Vuilaanslag verwijder je vaak eenvoudig met zachte middelen, zonder de vernislaag te beschadigen. Bij ongeverniste schilderijen zie je de aantasting door vuil het duidelijkst op de lichte delen. Na het schoonmaken kun je een verdunde matte vernis aanbrengen om bescherming te bieden, zonder het karakter van de voorstelling te wijzigen.

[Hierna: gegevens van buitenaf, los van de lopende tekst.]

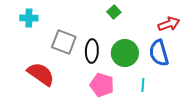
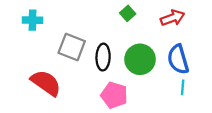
red arrow: (169, 24) -> (173, 18), moved
cyan line: (143, 85) -> (183, 87), moved

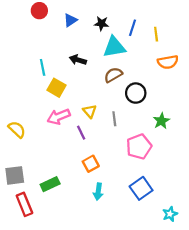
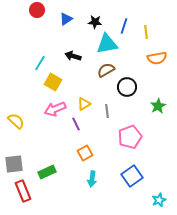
cyan line: (43, 67) -> (40, 63), turned 42
yellow triangle: (90, 111) -> (84, 104), turned 40
green star: (161, 121) -> (158, 106), moved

Verkleurde – of vergeelde vernis verwijder je meestal met behulp van de juiste chemicaliën. Als de onderliggende verflaag te kwetsbaar is, dun je de  vernislaag af. Er blijft dan een dun laagje vernis zitten als bescherming.
Strijklicht
Licht dat het werk van opzij belicht, zo zie onregelmatigheden in het oppervlak duidelijker.
Vernis / Vernislaag
Een vernislaag op een schilderij heeft als doel om de kleuren goed uit te laten komen en geeft bescherming tegen atmosferische invloeden.
Waterschade
Vocht heeft op schilderijen (doek en paneel) dezelfde uitwerking, maar de gevolgen zijn verschillend. Dat zie je aan de werking van de drager en de verflaag. Doek krimpt en panelen trekken krom. De vernislaag kan wit uitslaan en de verf gaat bladderen. Bij brand kan bluswater de verflaag aantasten door chemische reactie.